- _EXERCISE_
Reproduce the records below in full and word for word, excluding pictures.

=== RECORDS PROVIDED ===

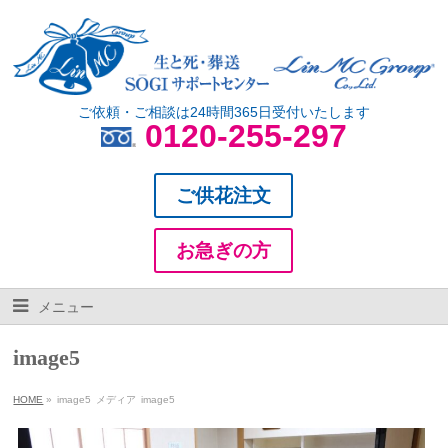
ご依頼・ご相談は24時間365日受付いたします
0120-255-297
ご供花注文
お急ぎの方
メニュー
image5
HOME
»
image5
メディア
image5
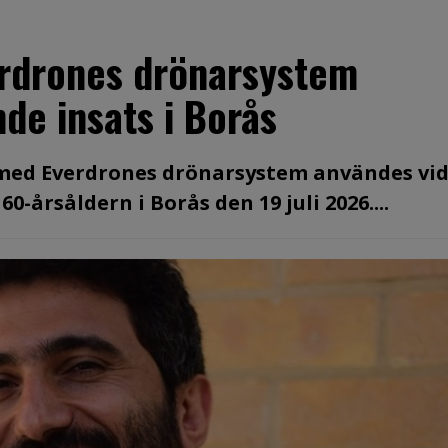
erdrones drönarsystem
de insats i Borås
 med Everdrones drönarsystem användes vid
-årsåldern i Borås den 19 juli 2026....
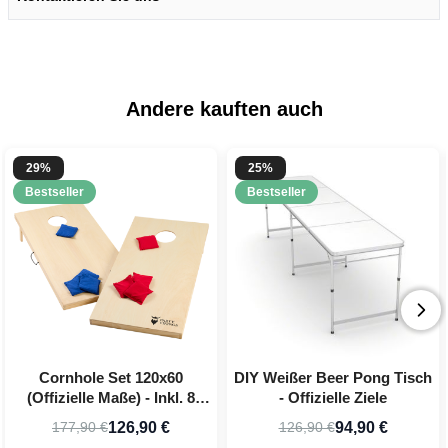
Andere kauften auch
29%
25%
Bestseller
Bestseller
Cornhole Set 120x60
DIY Weißer Beer Pong Tisch
(Offizielle Maße) - Inkl. 8
- Offizielle Ziele
Wurfbeutel PartyVikings
126,90 €
94,90 €
177,90 €
126,90 €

===

- _TASK RESPONSE_
ご依頼・ご相談は24時間365日受付いたします
0120-255-297
ご供花注文
お急ぎの方
メニュー
image5
HOME
»
image5
メディア
image5
erdrones drönarsystem
de insats i Borås
 med Everdrones drönarsystem användes vid
-årsåldern i Borås den 19 juli 2026....
Andere kauften auch
29%
25%
Bestseller
Bestseller
Cornhole Set 120x60
DIY Weißer Beer Pong Tisch
(Offizielle Maße) - Inkl. 8
- Offizielle Ziele
Wurfbeutel PartyVikings
126,90 €
94,90 €
177,90 €
126,90 €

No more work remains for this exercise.